Los rumores eran cada vez más desagradables. Me enteré de que el embajador español había escrito a su soberano que la Reina le había dicho que Lady Dudley había muerto días antes de que la encontraran muerta al pie de las escaleras. Esto era del todo concluyente, pero difícilmente podía yo darlo por cierto. Si Isabel y Robert hubiesen planeado asesinar a Amy, Isabel jamás le habría dicho al embajador español que estaba muerta días antes de que lo estuviese. De Quadra era muy astuto; iba en interés de su país desacreditar a la Reina. Y eso era lo que pretendía hacer. Consciente de la potente masculinidad de Robert Dudley, suponía que una mujer haría muchas cosas por conseguirle. Me puse en la situación de Isabel y me pregunté a mí misma: ¿Lo haría? Y pude imaginar perfectamente una conjura entre los dos en el fuego de nuestra pasión.
Todos esperábamos tensos los acontecimientos.
Yo no podía creer que la Reina fuese a poner en peligro su corona por ningún hombre, y que si Amy hubiese sido asesinada se hubiese dejado complicar personalmente ella. Por supuesto, Isabel era capaz de cometer indiscreciones.
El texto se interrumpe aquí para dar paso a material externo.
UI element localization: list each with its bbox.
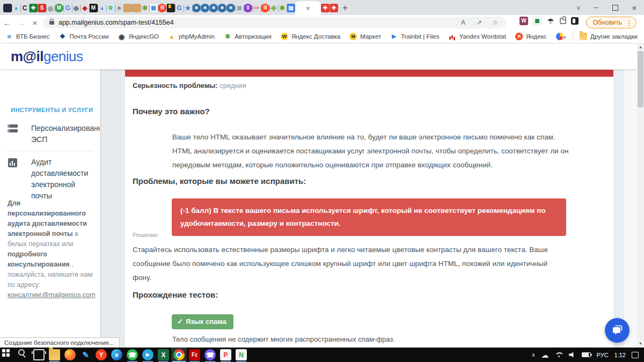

Bastaba recordar el caso de Thomas Seymour, en el que se había dejado arrastrar a una situación muy peligrosa. Pero, ay, por entonces, no tenía la corona y aún no había iniciado aquella devoción apasionada por ella.
Lo decisivo era que Robert estaba ya libre y podía casarse con ella. Toda la Corte, todo el Reino, y, pensaba yo, toda Europa estaban esperando su reacción. Había algo claro: si se casaba con Robert Dudley la considerarían culpable, y esto era lo que temían hombres como mi padre.
Lo primero que hizo Isabel fue alejar a Robert de la Corte, medida muy prudente. No debían verles juntos para que no se ligase en modo alguno a la Reina con el triste suceso.
Robert, que manifestaba gran aflicción (fuese fingida o no), aunque quizá pudiese haberle afectado mucho lo sucedido pese a haberlo preparado, envió a su primo Thomas Blount a Cumnor Place para que se hiciese cargo de la situación y hubo luego una investigación cuyo veredicto fue muerte accidental.
¡Qué irritable estaba Isabel en las semanas siguientes! Qué fácil era ofenderla. Nos soltaba maldiciones (era capaz de maldecir como su padre, decían, y le gustaba mucho utilizar las maldiciones favoritas de éste) y nos daba pellizcos y bofetones. Creo que en su interior estaba atormentada. Quería a Robert y sin embargo sabía que casarse con él equivalía a admitirse culpable. Sabía que en las calles de las ciudades la gente hablaba de la muerte de Amy Dudley, y que se recordarían las palabras de Madre Dowe. Sus súbditos sospechaban de ella; si se casaba con Robert, jamás volverían a respetarla. Una reina debía estar por encima de las pasiones vulgares. Pasarían a considerarla sólo una mujer débil y pecadora. Y ella sabía que si quería seguir conservando la relumbrante corona debía conservar la devoción de su pueblo.